Poster esquissa un salut et donna ses ordres aux membres du commando.

La marche sur le glacier était traîtresse, mais ils parvinrent néanmoins à adopter une bonne allure. Dillinger, grâce à la corde qui le rattachait à ses hommes, ne craignait plus de tomber dans une crevasse. Il s'arrêta deux fois pour s'orienter, et repartit aussitôt.

Ils durent escalader des arêtes escarpées et franchir une large cassure du glacier. Ils perdirent dix-sept minutes à tendre des cordes et à faire passer tous les hommes. Dillinger sentait le temps lui échapper. Il lui manquait déjà deux hommes, et leur retard ne faisait que s'accentuer. Il regretta de ne pas avoir suivi l'avis de Giordino et de ne pas avoir doublé l'estimation à laquelle il s'était livré.

Il espérait de toutes ses forces que l'équipe de plongeurs n'était pas en train d'attendre et de mourir de froid dans l'eau glacée. Il tenta à maintes reprises de contacter Hollis pour l'informer de la situation, mais il n'obtint pas de réponse. L'aube pointait et éclairait déjà la surface du glacier derrière lui. Il régnait tout autour une atmosphère de désolation et d'inquiétante étrangeté. Dillinger vit le faible miroitement du fjord, et il comprit brusquement que le système de communications était en panne.

 

Hollis distinguait maintenant le paquebot à l'œil nu. Et si un pirate avait regardé dans la bonne direction, il n'aurait pas manqué d'apercevoir les canots pneumatiques qui se découpaient sur le gris de la mer. Le colonel osait à peine respirer.

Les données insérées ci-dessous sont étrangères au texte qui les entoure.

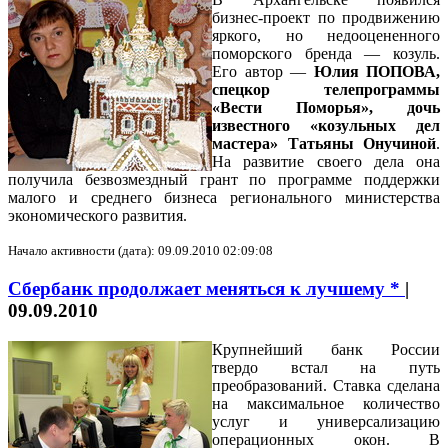
бизнес-проект по продвижению
яркого, но недооцененного
поморского бренда — козуль.
Его автор —
Юлия ПОПОВА,
спецкор телепрограммы
«Вести Поморья», дочь
известного «козульных дел
мастера» Татьяны Онучиной
.
На развитие своего дела она
получила безвозмездный грант по программе поддержки
малого и среднего бизнеса регионального министерства
экономического развития.
Начало активности (дата): 09.09.2010 02:09:08
Сбербанк продолжает меняться к лучшему *
|
09.09.2010
Крупнейший банк России
твердо встал на путь
преобразований. Ставка сделана
на максимальное количество
услуг и универсализацию
операционных окон. В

Contre tout espoir, il essayait encore de contacter Dillinger.

— Requin appelle Faucon, répondez.

Il allait recommencer pour la centième fois peut-être quand la voix du major jaillit dans son écouteur.

— Ici Faucon, à vous.

— Vous êtes en retard ! siffla Hollis. Pourquoi vous ne répondiez pas à nos appels ?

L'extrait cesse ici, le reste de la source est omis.